L’AQUILA – Le sofisticate tecniche del reparto di investigazioni scientifiche (Ris) di Roma illustrate dal tenente colonnello dei carabinieri della capitale Luigi Ripani, nel seminario che si è svolto questa mattina nell’aula magna del polo universitario di Coppito alla presenza del rettore uscente Ferdinando Di Orio.

Nel convegno dal tema “La chimica nelle indagini forensi”, che ha coinvolto studenti e professori delle scuole superiori abruzzesi, il comandante dei Ris ha illustrato le attività dei laboratori chimici, biologici e balistici del suo reparto, nella lotta al crimine.

Un mestiere portato alla ribalta dai serial televisivi di successo come Csi e Ris che, però, “non rispecchiano completamente la realtà del nostro lavoro”, ha specificato il comandante.

È in reltà un lavoro delicato e certosino che richiede tempi lunghi e un bagaglio di conoscenze fondamentali che spaziano dalla chimica alla biologia, dalla fisica alla balistica.

“Questi serial hanno avuto un duplice effetto – ha detto Ripani – Uno positivo, che è stato quello di portare all’attenzione generale la nostra attività e la potenzialità delle forze dell’ordine nella lotta al crimine; e uno negativo, il cosidetto ‘effetto Csi’, che ha dato l’ errata percezione che un investigatore sia in grado di fare tutto da solo: dal ricevere la telefonata all’arrestare l’assassino.

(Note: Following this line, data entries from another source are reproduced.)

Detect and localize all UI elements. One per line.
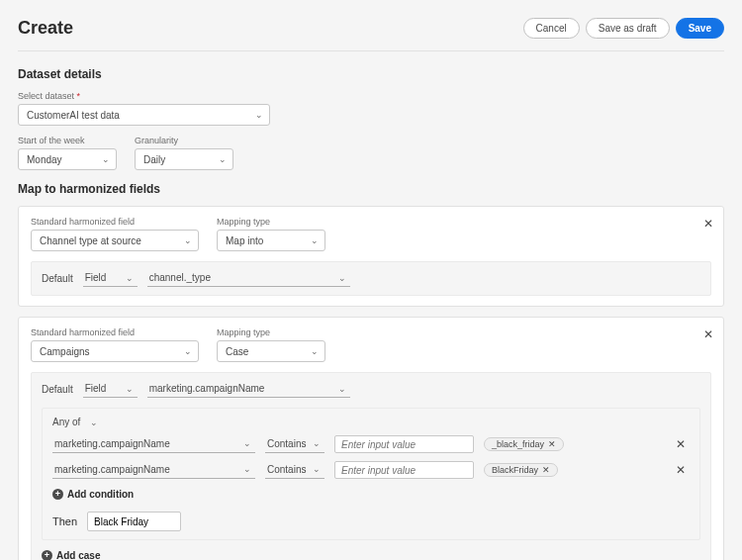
- chevron-down-icon: ⌄: [126, 273, 134, 283]
- granularity-select[interactable]: Daily ⌄: [135, 148, 233, 170]
- chevron-down-icon: ⌄: [311, 346, 319, 356]
- chevron-down-icon: ⌄: [90, 418, 98, 427]
- rule-row: marketing.campaignName⌄ Contains⌄ BlackF…: [52, 461, 690, 479]
- chevron-down-icon: ⌄: [219, 154, 227, 164]
- granularity-label: Granularity: [135, 136, 233, 145]
- std-field-label: Standard harmonized field: [31, 217, 199, 227]
- remove-rule-icon[interactable]: ✕: [676, 437, 690, 451]
- default-label: Default: [42, 273, 73, 284]
- add-condition-button[interactable]: + Add condition: [52, 489, 134, 500]
- chevron-down-icon: ⌄: [102, 154, 110, 164]
- remove-rule-icon[interactable]: ✕: [676, 463, 690, 477]
- rule-value-input[interactable]: [334, 461, 474, 479]
- then-value-input[interactable]: [87, 512, 181, 531]
- rule-operator-select[interactable]: Contains⌄: [265, 462, 325, 479]
- close-icon[interactable]: ✕: [703, 217, 713, 231]
- chevron-down-icon: ⌄: [338, 273, 346, 283]
- tag-remove-icon[interactable]: ✕: [548, 439, 556, 449]
- then-label: Then: [52, 515, 77, 527]
- rule-field-select[interactable]: marketing.campaignName⌄: [52, 462, 255, 479]
- save-button[interactable]: Save: [676, 18, 724, 39]
- mapping-type-select[interactable]: Map into ⌄: [217, 230, 325, 251]
- default-field-select[interactable]: marketing.campaignName⌄: [147, 381, 350, 398]
- mapping-type-select[interactable]: Case ⌄: [217, 340, 325, 362]
- save-draft-button[interactable]: Save as draft: [586, 18, 670, 39]
- cancel-button[interactable]: Cancel: [523, 18, 580, 39]
- any-of-toggle[interactable]: Any of ⌄: [52, 417, 690, 427]
- chevron-down-icon: ⌄: [255, 110, 263, 120]
- std-field-select[interactable]: Channel type at source ⌄: [31, 230, 199, 251]
- chevron-down-icon: ⌄: [243, 464, 251, 474]
- start-of-week-label: Start of the week: [18, 136, 117, 145]
- plus-circle-icon: +: [42, 550, 52, 560]
- default-label: Default: [42, 384, 73, 395]
- mapping-type-label: Mapping type: [217, 327, 325, 337]
- chevron-down-icon: ⌄: [338, 384, 346, 394]
- chevron-down-icon: ⌄: [126, 384, 134, 394]
- add-case-button[interactable]: + Add case: [42, 550, 100, 560]
- select-dataset-label: Select dataset *: [18, 91, 724, 101]
- tag-remove-icon[interactable]: ✕: [542, 465, 550, 475]
- default-field-select[interactable]: channel._type⌄: [147, 270, 350, 287]
- mapping-type-label: Mapping type: [217, 217, 325, 227]
- chevron-down-icon: ⌄: [184, 235, 192, 245]
- chevron-down-icon: ⌄: [313, 464, 321, 474]
- rule-operator-select[interactable]: Contains⌄: [265, 436, 325, 453]
- mapping-card: ✕ Standard harmonized field Channel type…: [18, 206, 724, 307]
- close-icon[interactable]: ✕: [703, 327, 713, 341]
- rule-field-select[interactable]: marketing.campaignName⌄: [52, 436, 255, 453]
- default-kind-select[interactable]: Field⌄: [83, 270, 138, 287]
- chevron-down-icon: ⌄: [184, 346, 192, 356]
- chevron-down-icon: ⌄: [311, 235, 319, 245]
- dataset-details-heading: Dataset details: [18, 67, 724, 81]
- select-dataset[interactable]: CustomerAI test data ⌄: [18, 104, 270, 126]
- required-asterisk: *: [77, 91, 81, 101]
- chevron-down-icon: ⌄: [243, 438, 251, 448]
- value-tag: _black_friday ✕: [484, 437, 564, 451]
- start-of-week-select[interactable]: Monday ⌄: [18, 148, 117, 170]
- mapping-card: ✕ Standard harmonized field Campaigns ⌄ …: [18, 317, 724, 560]
- header-actions: Cancel Save as draft Save: [523, 18, 724, 39]
- plus-circle-icon: +: [52, 489, 63, 500]
- page-title: Create: [18, 18, 73, 39]
- default-kind-select[interactable]: Field⌄: [83, 381, 138, 398]
- value-tag: BlackFriday ✕: [484, 463, 558, 477]
- std-field-label: Standard harmonized field: [31, 327, 199, 337]
- map-harmonized-heading: Map to harmonized fields: [18, 182, 724, 196]
- rule-row: marketing.campaignName⌄ Contains⌄ _black…: [52, 435, 690, 453]
- std-field-select[interactable]: Campaigns ⌄: [31, 340, 199, 362]
- chevron-down-icon: ⌄: [313, 438, 321, 448]
- rule-value-input[interactable]: [334, 435, 474, 453]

Esistono, infatti, figure professionali ben distinte e separate e le indagini molto spesso sono più complesse e articolate che nei telefilm”.

Sensibilizzare i giovani a un mestiere affascinante e stimolante, questo l’obiettivo del seminario di stamattina che ha visto una folta partecipazione di studenti e un’aula magna gremita.

“Non è la prima volta che parlo ai giovani, lo faccio sempre con molto piacere”, ha affermato il comandante che ha messo la sua esperienza e il suo sapere a servizio dei giovani abruzzesi, desiderosi di conoscere le particolarità di un mestiere così affascinante.

“È fondamentale per questi studenti impegnarsi in qualcosa, perché solo con la dedizione e l’impegno si possono ottenere i risultati, soprattutto in questo ambiente lavorativo dalle competenze così tecniche – ha concluso – È un mestiere bellissimo e pieno di soddisfazioni, anche se difficile e duro, perché tratta un problema olto delicato che è quello della giustizia”.